Solution properties of RsLOV. (A) Elution profile of RsLOV expressed in E. coli with a Supredex 75 10/300 column. Light state (red, dashed) elutes at 16.1 mL, dark state (black, solid) elutes at 15.5 mL. (B) Electronic absorption spectra of light state RsLOV (red, dashed), and dark state RsLOV (black, solid).

Figure 6

Irridiation of RsLOV crystals. (A) Light state structure of RsLOV with electron density corresponding to the light-induced cysteinyl-C4a adduct of Cys55 and FMN (F_o-F_c simulated annealing omit map, obtained by omitting the flavin molecule and Cys55 residue, contoured at 2.2σ in cyan, 0.7σ in gray).
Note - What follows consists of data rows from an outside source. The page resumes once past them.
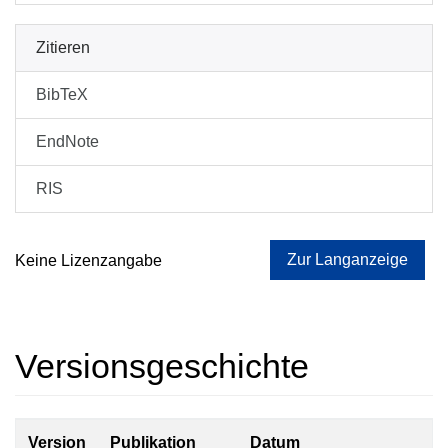
Zitieren
BibTeX
EndNote
RIS
Zur Langanzeige
Keine Lizenzangabe
Versionsgeschichte
Version
Publikation
Datum
Z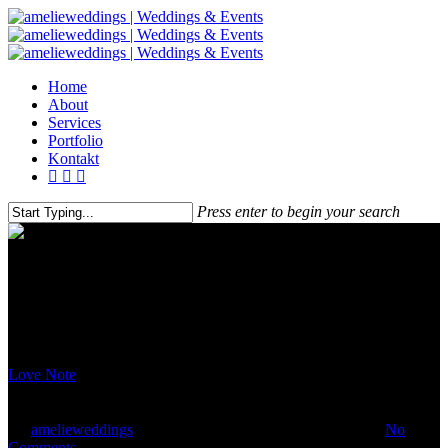
Home
About
Services
Portfolio
Kontakt
Press enter to begin your search
Love Note
Katja & Thomas
By
amelieweddings
26. September 2021
Januar 17th, 2023
No
Comments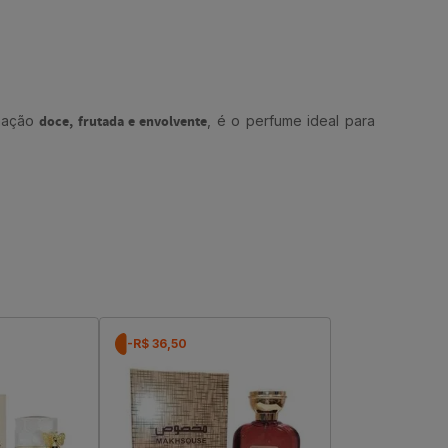
inação
doce, frutada e envolvente
, é o perfume ideal para
-R$ 36,50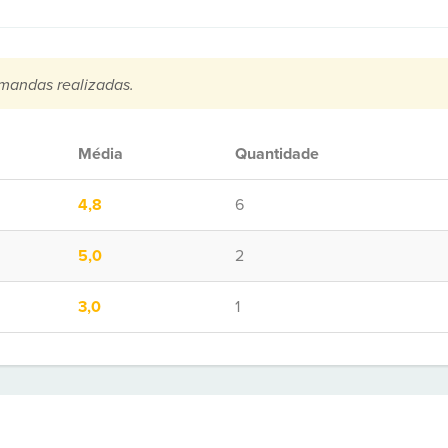
mandas realizadas.
Média
Quantidade
4,8
6
5,0
2
3,0
1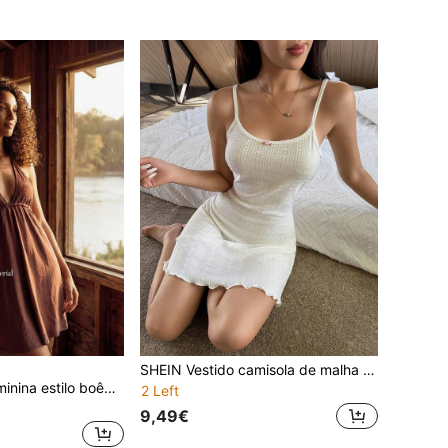
SHEIN Vestido camisola de malha estilo francês com bordado floral e padrão de coração, lingerie slip dress, slip completo para mulher, vestido de verão
Ocili Camisola feminina estilo boêmio com barra franzida contrastante, ideal para dormir.
2 Left
9,49€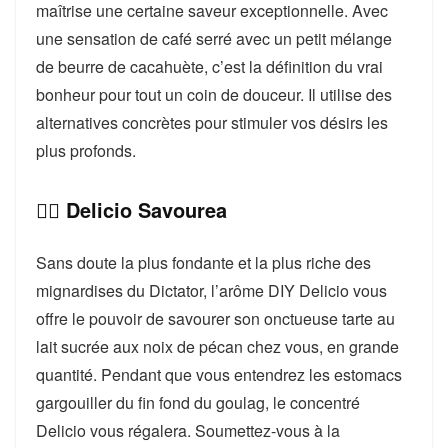
maîtrise une certaine saveur exceptionnelle. Avec
une sensation de café serré avec un petit mélange
de beurre de cacahuète, c’est la définition du vrai
bonheur pour tout un coin de douceur. Il utilise des
alternatives concrètes pour stimuler vos désirs les
plus profonds.
👉🏻 Delicio Savourea
Sans doute la plus fondante et la plus riche des
mignardises du Dictator, l’arôme DIY Delicio vous
offre le pouvoir de savourer son onctueuse tarte au
lait sucrée aux noix de pécan chez vous, en grande
quantité. Pendant que vous entendrez les estomacs
gargouiller du fin fond du goulag, le concentré
Delicio vous régalera. Soumettez-vous à la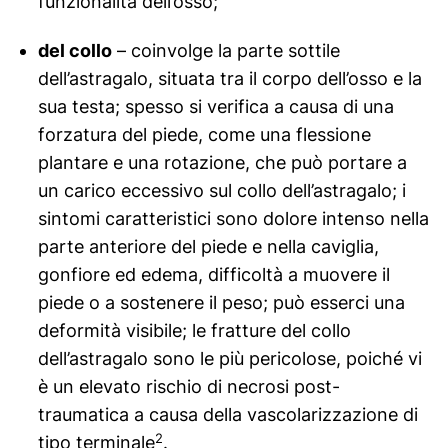
funzionalità dell’osso;
del collo
– coinvolge la parte sottile
dell’astragalo, situata tra il corpo dell’osso e la
sua testa; spesso si verifica a causa di una
forzatura del piede, come una flessione
plantare e una rotazione, che può portare a
un carico eccessivo sul collo dell’astragalo; i
sintomi caratteristici sono dolore intenso nella
parte anteriore del piede e nella caviglia,
gonfiore ed edema, difficoltà a muovere il
piede o a sostenere il peso; può esserci una
deformità visibile; le fratture del collo
dell’astragalo sono le più pericolose, poiché vi
è un elevato rischio di necrosi post-
traumatica a causa della vascolarizzazione di
2
tipo terminale
.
The two conformations of Cys55B and flavin are shown in yellow (covalently bound) and green (unbound). (B) FMN binding pocket residues affected by changes in light state conversion. (C) RsLOV structure in the light state with F_o–F_o difference map of light-dark amplitudes (green is +3.5σ, red is −3.5σ).

Figure 7

RsLOV point mutants. (A) Dark state structure of RsLOV with residues adjacent to the FMN binding pocket targeted for point mutations highlighted in cyan. (B) Residues targeted for point mutations at the RsLOV dimer interface highlighted: S127 (yellow), E129 (blue), A136 (green), A138 (aqua), E142 (pink), R145 (orange), A167 (red).

Figure 8

Structures of L32V and A138Y RsLOV. (A) Structure of L32V RsLOV variant in the dark state colored by B factor (ROYGBIV spectrum coloring in which red is the maximum and violet is the minimum value) overlayed on the P6₅ dark state RLOV structure (gray, transparent). (B) Structure of the A138Y RsLOV variant in the dark state (aqua) overlaid on the P6₅ dark state RsLOV structure (violet). Dimer interface with Tyr (orange) and Ala (violet) residues shown as sticks on the Jα-helices.

Figure 9

SAXS of RsLOV in dark and light states. (A) Fits of scaled theoretical monomer (orange) and dimer (blue) scattering curves generated with CRYSOL for the dark (black) and (B) light (gray) state RsLOV (5 mg/mL data). EOM fits generated with RANCH13/GAJOE13 of the monomer were generated from the truncated pdb file of the dimer with only the A subunit. Light state fit composed of 70% EOM monomer model and 30% dimer (lime). (C) Kratky plot of dark and light state RsLOV data of 10 and 5 mg/mL samples. (D) Scattering envelope models based on the 5 mg/mL SAXS data of dark state RsLOV (top, cyan) and light state RsLOV (bottom: green), superimposed with the crystal structure surface of RsLOV, as a complete dimer or truncated to a monomer.

Figure 10

Analogy between RsLOV and sensory Rhodopsin. Left: Structure of RsLOV dimer (violet) overlaid on the dimer of sensory rhodopsin II in complex with helical transducer (pale green, PDB code 1H2S). Right: Overlay of the monomers of RsLOV and sensory rhodopsin II depicted in ribbon with the C-terminal helices aligned and colored darker than the PAS core and transducer helix bundle.